Deste modo, apesar de “afastada a rigidez na seleção estrita das questões de facto nos quesitos, não pode, o Juiz no novo modelo processual, ignorar a demarcação técnica entre questões de facto e de direito”7, como tem sido sustentado pela jurisprudência8, são de afastar − na sentença − expressões de conteúdo puramente valorativo ou conclusivo, destituídas de qualquer suporte factual, que sejam suscetíveis de influenciar o sentido da solução do litígio, ou seja, que invadam o domínio de uma questão de direito essencial9.

Embora só acontecimentos ou factos concretos possam integrar a seleção da matéria de facto relevante para a decisão (“o que importa não poderem aí figurar nos termos gerais e abstratos com que os descreve a norma legal, por que tanto envolveria já conterem a valoração jurídica própria do juízo de direito ou da aplicação deste”10), são ainda de equiparar aos factos os conceitos jurídicos geralmente conhecidos e utilizados na linguagem comum11, verificado que esteja um requisito: não integrar o conceito o próprio objeto do processo ou, mais rigorosa e latamente, não constituir a sua verificação, sentido, conteúdo ou limites objeto de disputa das partes.12

Vale isto por dizer, também na expressão de Anselmo de Castro, que “a linha divisória entre facto e direito não tem carácter fixo, dependendo em considerável medida não só da estrutura da norma, como dos termos da causa; o que é facto ou juízo de facto num caso, poderá ser direito ou juízo de direito noutro. Os limites entre um e outro são flutuantes”.13

10. O atual Código de Processo Civil consagra um modelo enformado pelos princípios da prevalência do fundo sobre a forma e do aproveitamento (sempre que possível) dos atos processuais, implícitos em vários dos demais princípios estruturantes do nosso paradigma processual civil, como é o caso do direito à tutela judicial efetiva (art. 20.º, da CRP), da confiança (corolário dos princípios da boa-fé e da lealdade processual), da adequação formal e da prevalência do fundo sobre a forma (v.g., arts. 6º, 146º, nº 2, 278º, nº 3, 411º e 547º, do CPC), sem olvidar os princípios da proporcionalidade e da razoabilidade ínsitos na ideia de processo equitativo (artigo 20.º, n.º 4, da CRP, e 547º, do CPC), na sua dimensão de "processo justo" ("fair trial"; "due process").
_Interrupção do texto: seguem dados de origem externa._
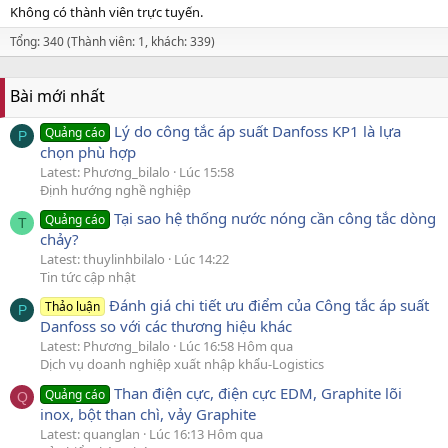
Không có thành viên trực tuyến.
Tổng: 340 (Thành viên: 1, khách: 339)
Bài mới nhất
Lý do công tắc áp suất Danfoss KP1 là lựa
Quảng cáo
P
chọn phù hợp
Latest: Phương_bilalo
Lúc 15:58
Định hướng nghề nghiệp
Tại sao hệ thống nước nóng cần công tắc dòng
Quảng cáo
T
chảy?
Latest: thuylinhbilalo
Lúc 14:22
Tin tức cập nhật
Đánh giá chi tiết ưu điểm của Công tắc áp suất
Thảo luận
P
Danfoss so với các thương hiệu khác
Latest: Phương_bilalo
Lúc 16:58 Hôm qua
Dịch vụ doanh nghiệp xuất nhập khẩu-Logistics
Than điện cực, điện cực EDM, Graphite lõi
Quảng cáo
Q
inox, bột than chì, vảy Graphite
Latest: quanglan
Lúc 16:13 Hôm qua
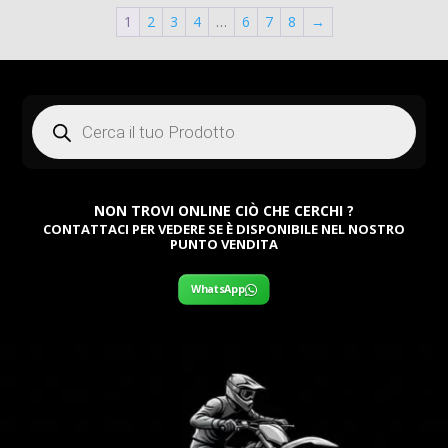
era:
attuale
era:
1
2
3
4
…
6
7
8
→
attuale
379,00 €.
è:
379,00
è:
100,00 €.
100,00
Products
search
NON TROVI ONLINE CIÒ CHE CERCHI ?
CONTATTACI PER VEDERE SE È DISPONIBILE NEL NOSTRO
PUNTO VENDITA
WhatsApp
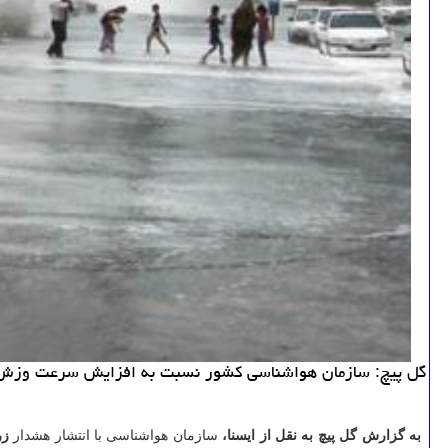
گل پیچ: سازمان هواشناسی کشور نسبت به افزایش سرعت وزش باد و ارتفاع امو
به گزارش گل پیچ به نقل از ایسنا،
سازمان هواشناسی با انتشار هشدار
زر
Compreende-se, pois, que se assista a uma tendência para a superação do formalismo e rigidez que tradicionalmente dominavam as abordagens da problemática em causa nos autos, com base, precisamente, na ideia de que não há uma exata separação entre a matéria de facto e a matéria de direito.

11. Sobre o uso de factos conclusivos no processo (fora do contexto da sentença, se bem se compreende), escreveu expressivamente Miguel Teixeira de Sousa: 14

«Os factos jurídicos são factos com relevância jurídica, mas não são factos desprovidos de qualquer sentido empírico ou valorativo. A linguagem do direito não é "insípida", "inodora" e "incolor".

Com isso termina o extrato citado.